Redistricting Controversy Could Rule Out Need For Primary
Posted November 27, 2003
RALEIGH, N.C. — If you want a say in who is running for President, you probably will have to move out of state.
For years, North Carolina's primary has been too late in the process to even matter. Next time around, people may not get a voice at all.
Just Tuesday night, Gov. Mike Easley signed the
controversial redistricting bill.
Wednesday night, there was growing concern that legal challenges could end up postponing the May primaries. That would not only complicate state campaigns, but it also could take North Carolina voters out of the presidential primary process.
For all the things Democrats and Republicans disagree on at the polls, their parties agree on at least one thing -- They do not want next May's primary delayed.
"There are an awful lot of implications if that surfaces," said Democratic Party Affairs Director Wade Chestnut.
Added GOP Political Director Bill Peaslee: "It's difficult from a party perspective, because you don't have a particular candidate you're focusing on."
Republicans are expected to challenge the newly drawn legislative districts in court, and that could lead to Democratic appeals and delays.
"The essence of gerrymandering is one party trying to rig the election against the other party," Peaslee said. "These are similar tactics."
Section 5 of the new redistricting law states that if challenges are not resolved by Feb. 9, the state Board of Elections shall postpone all the May primaries. A delay could take away North Carolina voters' voice in choosing nominees for president.
If the primary gets pushed to September, like in recent years, the national Republican and Democratic conventions already would have anointed their candidates.
"Delegates to the national convention will not know what the people of their party . . . where they stand in the primary," Peaslee said.

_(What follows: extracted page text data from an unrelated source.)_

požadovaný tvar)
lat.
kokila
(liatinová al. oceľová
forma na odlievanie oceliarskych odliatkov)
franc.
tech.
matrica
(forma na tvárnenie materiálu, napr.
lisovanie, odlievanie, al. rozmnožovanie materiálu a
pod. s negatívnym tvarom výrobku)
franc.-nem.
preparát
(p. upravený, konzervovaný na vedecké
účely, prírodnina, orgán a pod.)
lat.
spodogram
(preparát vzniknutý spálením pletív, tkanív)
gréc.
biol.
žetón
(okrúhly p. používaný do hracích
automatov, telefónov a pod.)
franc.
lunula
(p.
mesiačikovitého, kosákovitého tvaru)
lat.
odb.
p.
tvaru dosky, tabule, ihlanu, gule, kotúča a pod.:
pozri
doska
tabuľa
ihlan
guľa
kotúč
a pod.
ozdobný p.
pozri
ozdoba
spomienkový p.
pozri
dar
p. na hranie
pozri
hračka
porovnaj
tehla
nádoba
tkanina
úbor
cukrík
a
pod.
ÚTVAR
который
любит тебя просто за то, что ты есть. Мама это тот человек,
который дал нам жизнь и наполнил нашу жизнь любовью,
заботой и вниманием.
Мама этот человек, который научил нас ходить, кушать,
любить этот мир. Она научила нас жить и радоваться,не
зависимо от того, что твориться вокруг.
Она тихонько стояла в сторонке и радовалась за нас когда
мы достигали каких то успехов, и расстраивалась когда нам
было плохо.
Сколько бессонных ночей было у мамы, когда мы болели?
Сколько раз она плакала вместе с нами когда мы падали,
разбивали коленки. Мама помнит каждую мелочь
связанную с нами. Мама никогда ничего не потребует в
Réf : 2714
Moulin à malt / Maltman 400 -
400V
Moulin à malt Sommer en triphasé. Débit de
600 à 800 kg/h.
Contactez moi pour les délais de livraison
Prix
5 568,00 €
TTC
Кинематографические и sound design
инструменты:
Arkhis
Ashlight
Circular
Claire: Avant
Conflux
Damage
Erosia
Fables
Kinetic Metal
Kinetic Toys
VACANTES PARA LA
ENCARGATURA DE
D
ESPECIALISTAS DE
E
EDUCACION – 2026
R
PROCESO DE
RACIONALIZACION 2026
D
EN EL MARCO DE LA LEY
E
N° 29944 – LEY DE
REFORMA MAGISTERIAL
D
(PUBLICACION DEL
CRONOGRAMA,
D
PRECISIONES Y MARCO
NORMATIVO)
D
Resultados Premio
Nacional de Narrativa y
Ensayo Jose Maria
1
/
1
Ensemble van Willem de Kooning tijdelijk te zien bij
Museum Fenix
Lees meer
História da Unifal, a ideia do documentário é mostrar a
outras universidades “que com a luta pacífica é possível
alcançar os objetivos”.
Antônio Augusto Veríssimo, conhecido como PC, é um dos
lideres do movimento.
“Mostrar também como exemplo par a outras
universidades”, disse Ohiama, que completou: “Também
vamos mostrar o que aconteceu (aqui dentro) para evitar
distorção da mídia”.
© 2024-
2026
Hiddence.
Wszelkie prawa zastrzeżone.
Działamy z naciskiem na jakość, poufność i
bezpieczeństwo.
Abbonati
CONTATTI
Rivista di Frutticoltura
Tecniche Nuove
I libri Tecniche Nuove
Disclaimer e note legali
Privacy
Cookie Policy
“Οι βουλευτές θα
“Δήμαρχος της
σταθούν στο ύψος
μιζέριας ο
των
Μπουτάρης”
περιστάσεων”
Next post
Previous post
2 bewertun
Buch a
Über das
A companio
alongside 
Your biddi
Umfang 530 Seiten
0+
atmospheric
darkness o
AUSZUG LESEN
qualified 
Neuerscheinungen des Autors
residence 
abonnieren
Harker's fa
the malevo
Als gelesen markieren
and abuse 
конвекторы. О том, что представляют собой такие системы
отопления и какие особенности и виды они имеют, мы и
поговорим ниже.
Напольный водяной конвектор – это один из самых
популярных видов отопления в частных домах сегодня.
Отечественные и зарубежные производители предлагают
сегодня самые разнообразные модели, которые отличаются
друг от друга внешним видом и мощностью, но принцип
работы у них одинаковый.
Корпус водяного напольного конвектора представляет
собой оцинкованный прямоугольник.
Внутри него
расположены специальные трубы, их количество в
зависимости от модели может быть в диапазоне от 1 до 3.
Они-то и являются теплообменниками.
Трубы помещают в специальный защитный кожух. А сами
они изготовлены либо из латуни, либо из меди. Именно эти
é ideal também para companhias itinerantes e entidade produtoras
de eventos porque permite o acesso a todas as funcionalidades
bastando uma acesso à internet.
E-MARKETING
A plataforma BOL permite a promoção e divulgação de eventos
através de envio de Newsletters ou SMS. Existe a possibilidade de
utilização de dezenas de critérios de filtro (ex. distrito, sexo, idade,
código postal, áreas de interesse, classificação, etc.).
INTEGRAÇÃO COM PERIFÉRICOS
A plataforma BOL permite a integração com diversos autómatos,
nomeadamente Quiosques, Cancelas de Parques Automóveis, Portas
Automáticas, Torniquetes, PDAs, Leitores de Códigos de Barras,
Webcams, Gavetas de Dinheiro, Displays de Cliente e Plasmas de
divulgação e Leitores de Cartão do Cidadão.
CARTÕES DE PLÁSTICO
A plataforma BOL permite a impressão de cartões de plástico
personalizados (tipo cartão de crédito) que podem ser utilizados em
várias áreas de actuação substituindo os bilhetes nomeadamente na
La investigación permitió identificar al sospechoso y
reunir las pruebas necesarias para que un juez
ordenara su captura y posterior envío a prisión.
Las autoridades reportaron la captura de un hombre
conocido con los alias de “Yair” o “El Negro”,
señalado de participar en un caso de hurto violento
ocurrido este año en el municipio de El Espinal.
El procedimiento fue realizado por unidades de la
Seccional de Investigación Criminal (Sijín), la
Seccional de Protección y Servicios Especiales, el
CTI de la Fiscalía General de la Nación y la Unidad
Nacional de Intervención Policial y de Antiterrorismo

President Bush has no competition. But several Democrats, including North Carolina Sen. John Edwards, are fighting to make the ticket. Both state parties could be faced with directing their delegates at early caucuses or conventions instead of the primary.
"We're going to cross that bridge when we know what the issues are we're going to have to deal with," Chestnut said.
Both parties point out there are still more than five months until the scheduled May primary. This issue could be resolved in time.
But, if the redistricting fight drags out in court, everyone will have to start working on contigency plans.